Harel Farkash
Harel Farkash

Reputation: 167

Trigger a method when calling another method in java (or how to do aop without aop)

I'm trying to achieve the functionality of "before" and "after" method invocation.

  1. I tried spring-aop, but it was buggy (I suspect that it's the combination of groovy in my java application).

  2. I don't want to use java reflection.

  3. I think that creating a method with function as parameter is not suitable here because the functions already exists in another class.

Here's what I'm trying to do (this is only part of the activities, I have 10 more like this):

            long startTimeMetric = System.nanoTime()
            Timer timer = meterRegistry.timer("item 1")
            myObject.theActivity(mediaContainer)
            timer.record(System.nanoTime() - startTimeMetric, TimeUnit.NANOSECONDS)

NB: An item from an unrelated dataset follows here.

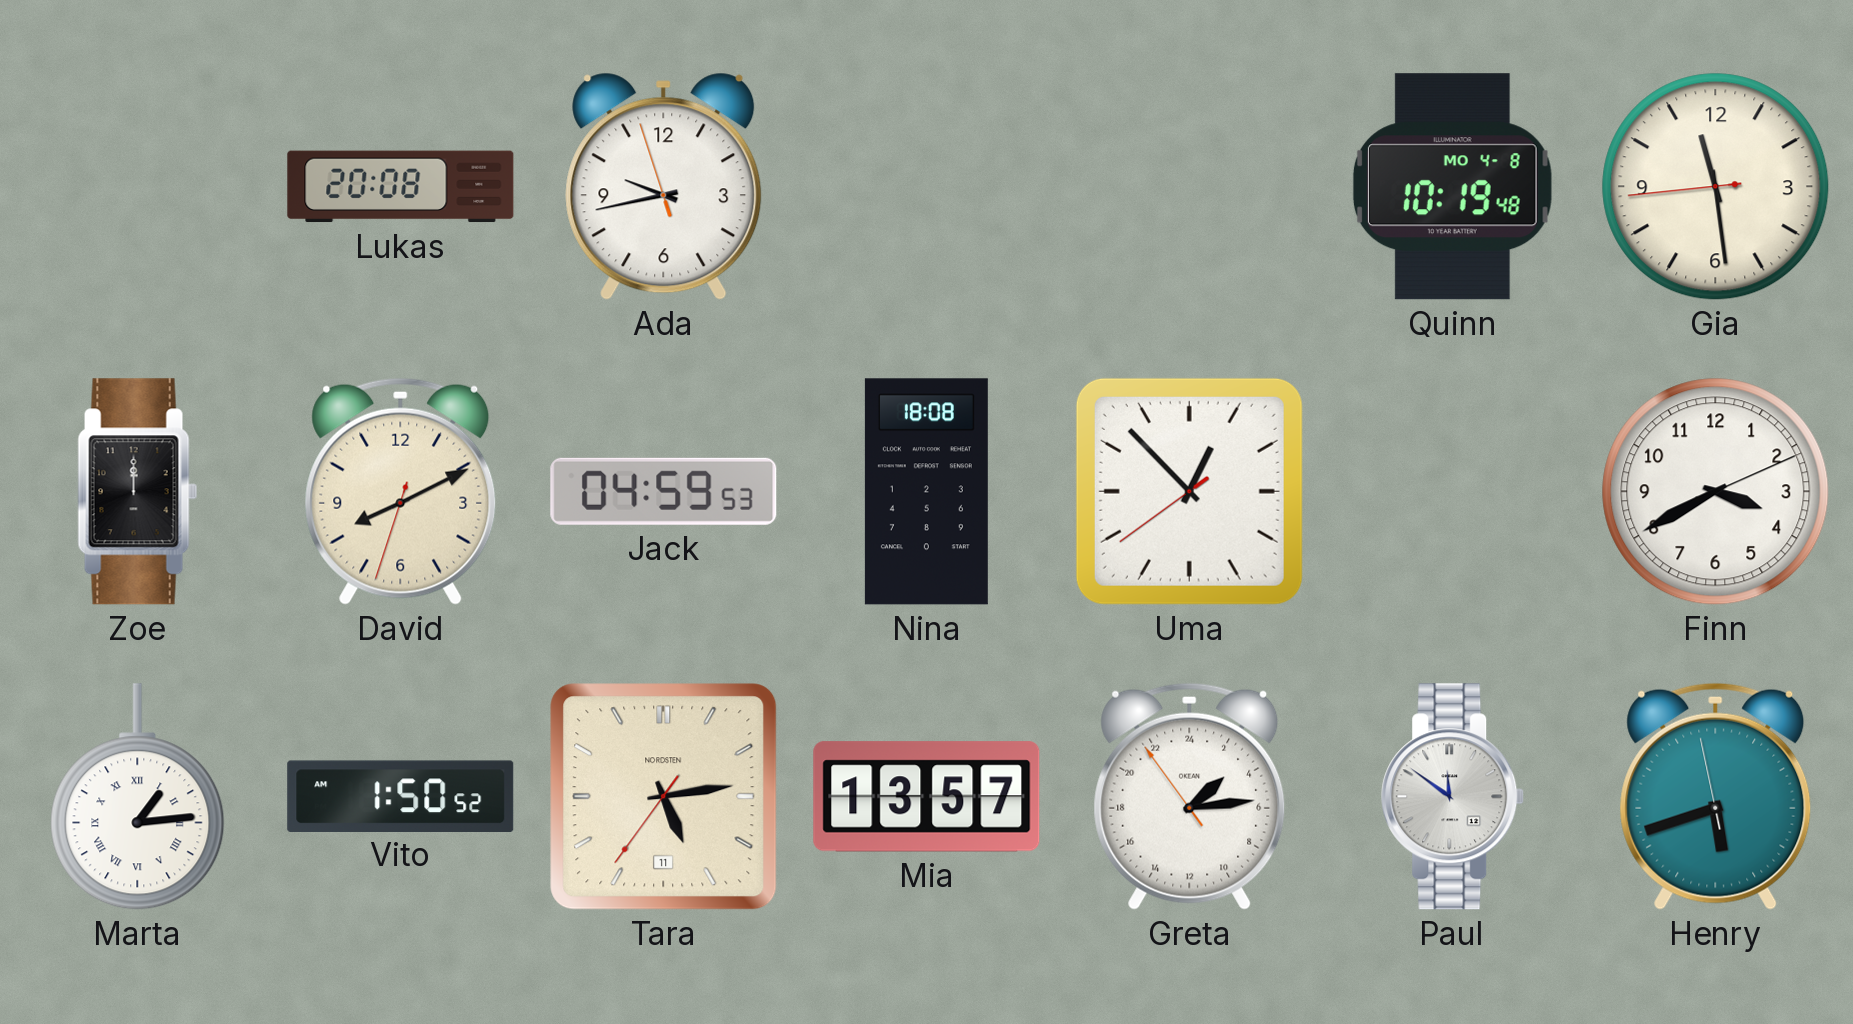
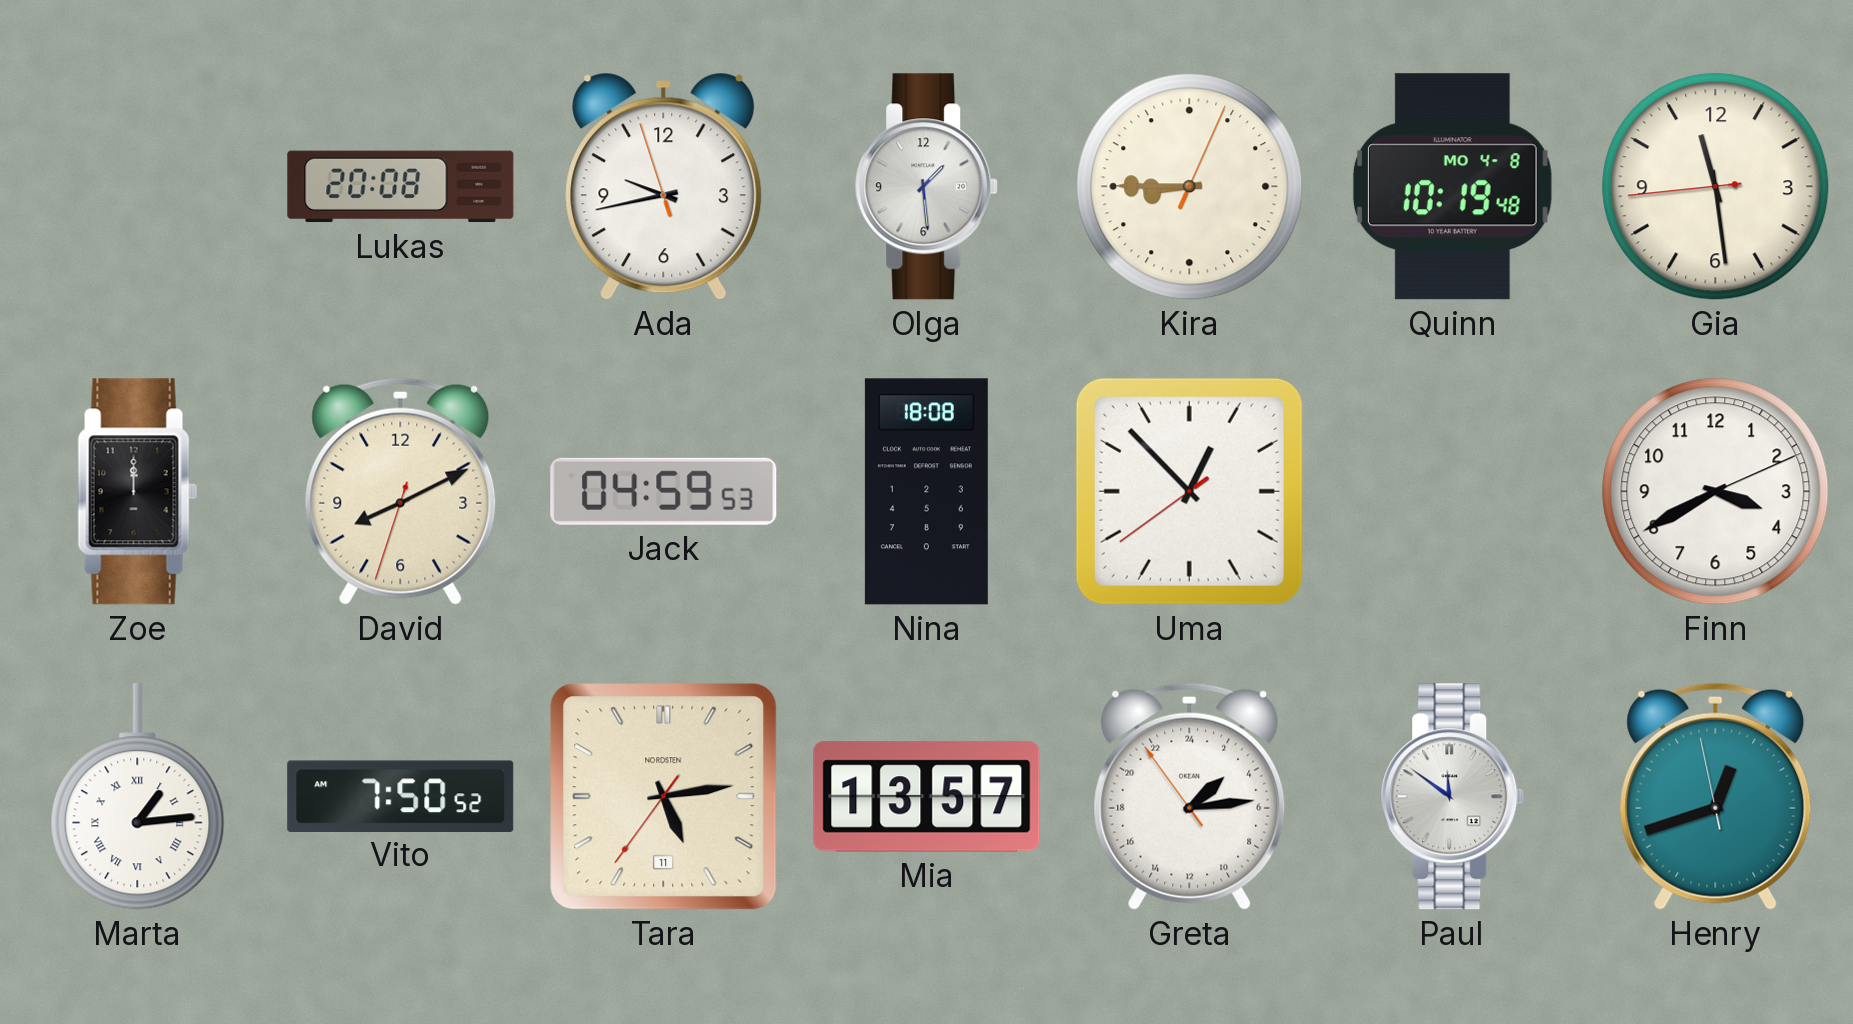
Olga: none -> 1:29
Kira: none -> 8:45
Vito: 1:50 -> 7:50
Henry: 5:41 -> 12:41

            long startTimeMetric = System.nanoTime()
            Timer timer = meterRegistry.timer("item 2")
            myObject2.theActivity2(mediaContainer)
            timer.record(System.nanoTime() - startTimeMetric, TimeUnit.NANOSECONDS)

How can I make the repetitive first second and fourth line in each bucket automatic and elegant?

Thanks ahead.

edit: The problem I mentioned with aop is that I'm getting all of the sudden null pointers, whereas without the aop, it was OK. How did I implement the aop?


@Target(ElementType.METHOD)
@Retention(RetentionPolicy.RUNTIME)
public @interface MyMonitor{}

@Aspect
@Component
public class TimeMonitoringAspect {

    @Autowired
    MeterRegistry meterRegistry;

    @Around("@annotation(com.path.to.MyMonitor)")
    public void before(ProceedingJoinPoint joinPoint) throws Throwable {
        long startTimeMetric = System.nanoTime();
        String methodName = joinPoint.getSignature().getName();
        Timer timer = meterRegistry.timer(methodName);
        joinPoint.proceed();
        timer.record(System.nanoTime() - startTimeMetric, TimeUnit.NANOSECONDS);
    }

}

For each method that I wanted to measure time, I annotated @MyMonitor before the method, and it worked most of the time, but in some cases, it gave the null pointer as I mentioned.

Upvotes: 1

Views: 946

Answers (2)

João Pedro Schmitt
João Pedro Schmitt

Reputation: 1488

I would suggest to use lambda expressions:

    public static void main(String[] args) {
        executeActivity(meterRegistry, "item 1", Task::theActivity, mediaContainer);
        executeActivity(meterRegistry, "item 2", Task::theActivity2, mediaContainer);
    }

    public static void executeActivity(MeterRegistry meterRegistry, String name, Consumer<Object> theActivity, Object mediaContainer) {
        long startTimeMetric = System.nanoTime();
        Timer timer = meterRegistry.timer(name);
        theActivity.accept(mediaContainer);
        timer.record(System.nanoTime() - startTimeMetric, TimeUnit.NANOSECONDS);

    }
    public interface MeterRegistry {

        Timer timer(String name);

        void record(Long time);
    }

Upvotes: 0

Sambit
Sambit

Reputation: 8011

As far as AOP is concerned, you can still achieve using the following approaches.

  1. Using Decorator Pattern. Refer this link and this link
  2. You can use Java's InvocationHandler, refer this link. However it uses Proxy.
  3. You can also use CGLib, refer this link. It uses reflection.

Spring provides a easy way to AOP which is used in most cases.